Reconciliation between dark energy and dark matter

In astronomy and cosmology, the dark fluid theory attempts to explain dark matter and dark energy in a single framework, as suggested by cosmologist Alexandre Arbey in 2005. The theory proposes that dark matter and dark energy are not separate physical phenomena, nor do they have separate origins, but that they are strongly linked together and can be considered as two facets of a single fluid. At galactic scales, the dark fluid behaves like dark matter, and at larger scales its behavior becomes similar to dark energy.

In 2018 astrophysicist Jamie Farnes proposed that a dark fluid with negative mass would have the properties required to explain both dark matter and dark energy.

== Overview ==
Dark fluid is hypothesized to be a specific kind of fluid whose attractive and repulsive behaviors depend on the local energy density. In this theory, the dark fluid behaves like dark matter in the regions of space where the baryon density is high. The idea is that when the dark fluid is in the presence of matter, it slows down and coagulates around it; this then attracts more dark fluid to coagulate around it, thus amplifying the force of gravity near it. The effect is always present but only becomes noticeable in the presence of a very large mass such as a galaxy. This description is similar to theories of dark matter, and a special case of the equations of dark fluid reproduce dark matter.

On the other hand, in places where there is relatively little matter, as in the voids between galactic superclusters, this hypothesis predicts that the dark fluid relaxes and acquires a negative pressure. Thus dark fluid becomes a repulsive force, with an effect similar to that of dark energy.

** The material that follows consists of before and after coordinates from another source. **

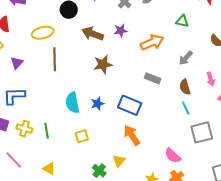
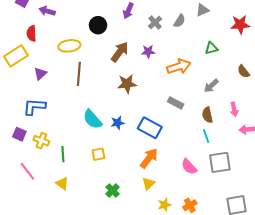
green triangle: (182, 21) -> (211, 48), turned -32
brown arrow: (93, 34) -> (120, 52), turned 100
cyan semicircle: (72, 103) -> (92, 119), turned -35
green line: (47, 131) -> (63, 154), moved
orange arrow: (132, 135) -> (149, 158), turned 65
pink semicircle: (173, 156) -> (189, 167), moved
yellow triangle: (119, 161) -> (148, 184), moved

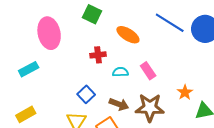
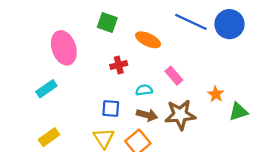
cyan semicircle: (120, 72) -> (144, 90), moved
blue square: (86, 94) -> (111, 109), turned -36

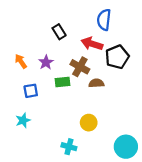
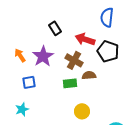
blue semicircle: (104, 20) -> (107, 17), moved
black pentagon: (117, 57) -> (108, 51), turned -30
purple star: (46, 62) -> (43, 56), size x1.5
green rectangle: (62, 82) -> (70, 83), moved

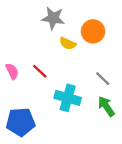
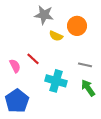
pink semicircle: (12, 71) -> (15, 66), moved
gray line: (103, 79) -> (85, 65), turned -32
blue pentagon: (21, 122) -> (17, 101), turned -30

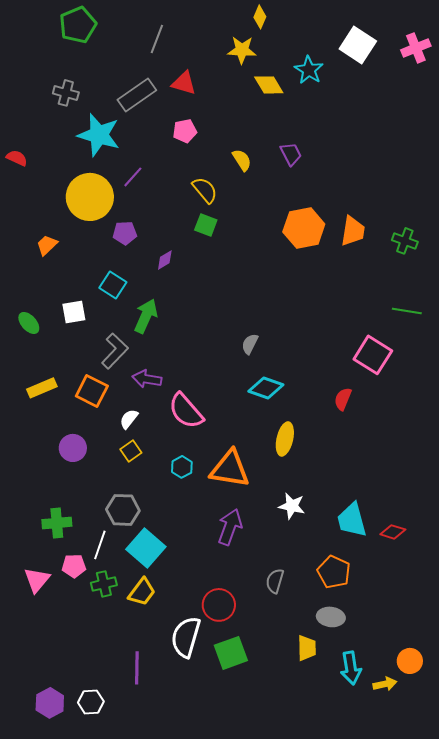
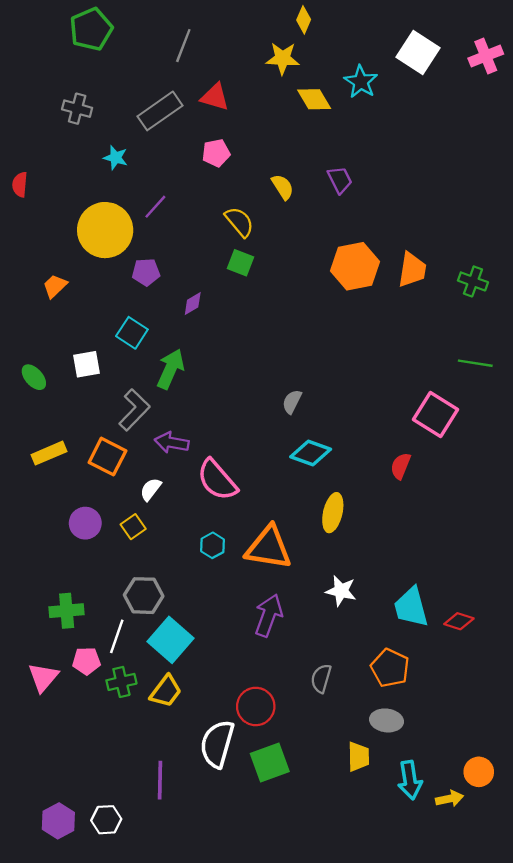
cyan star: (99, 135) -> (116, 158), size x0.5
red semicircle: (17, 158) -> (20, 184), turned -110
yellow square: (131, 451) -> (133, 527), moved

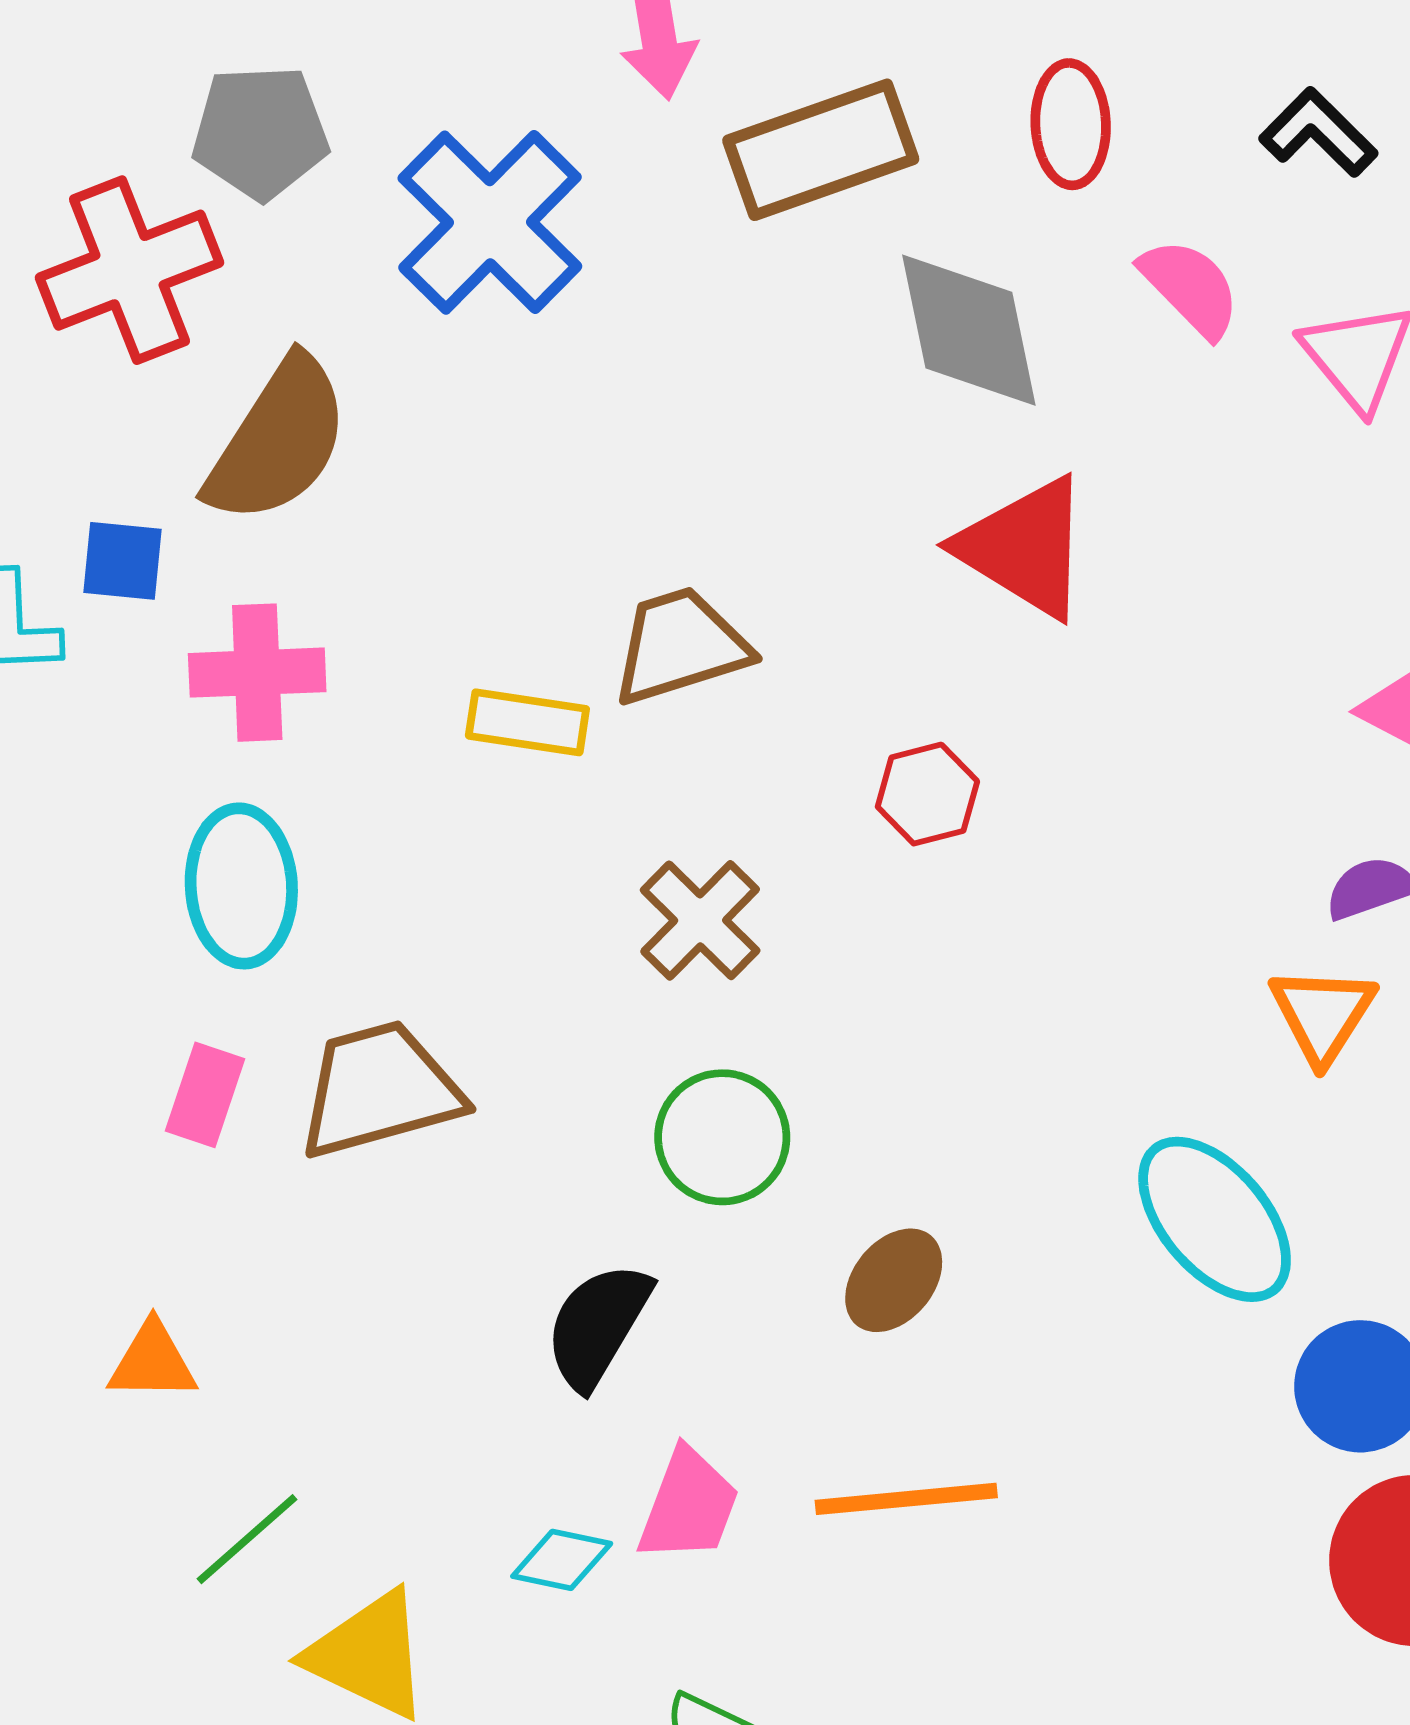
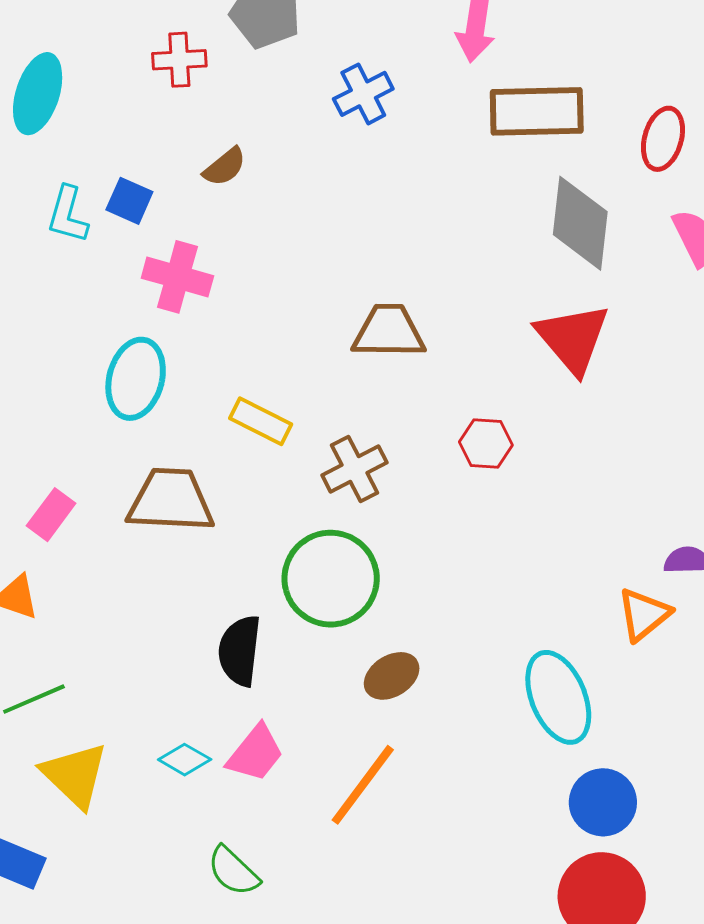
blue cross: (490, 222) -> (363, 94), size x0.6
red cross: (130, 270) -> (179, 60), size x0.6
brown semicircle: (278, 441) -> (225, 167), size x0.5
yellow rectangle: (527, 722) -> (261, 421), moved
pink rectangle: (205, 1095) -> (51, 515), moved
green circle: (722, 1137) -> (331, 579), size x1.4
black semicircle: (598, 1325) -> (240, 651), turned -42
orange line: (906, 1499) -> (363, 785), turned -66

Dark fluid goes beyond dark matter and dark energy in that it predicts a continuous range of attractive and repulsive qualities under various matter density cases. Indeed, special cases of various other gravitational theories are reproduced by dark fluid, e.g. inflation, quintessence, k-essence, f(R), Generalized Einstein-Aether f(K), MOND, TeVeS, BSTV, etc. Dark fluid theory also suggests new models, such as a certain f(K+R) model that suggests interesting corrections to MOND that depend on redshift and density.

== Simplifying assumptions ==
Dark fluid is not analyzed like a standard fluid mechanics model, because the complete equations in fluid mechanics are as of yet too difficult to solve. A formalized fluid mechanical approach, like the generalized Chaplygin gas model, would be an ideal method for modeling dark fluid, but it currently requires too many observational data points for the computations to be feasible, and not enough data points are available to cosmologists. A simplification step was undertaken by modeling the hypothesis through scalar field models instead, as is done in other alternative approaches to dark energy and dark matter.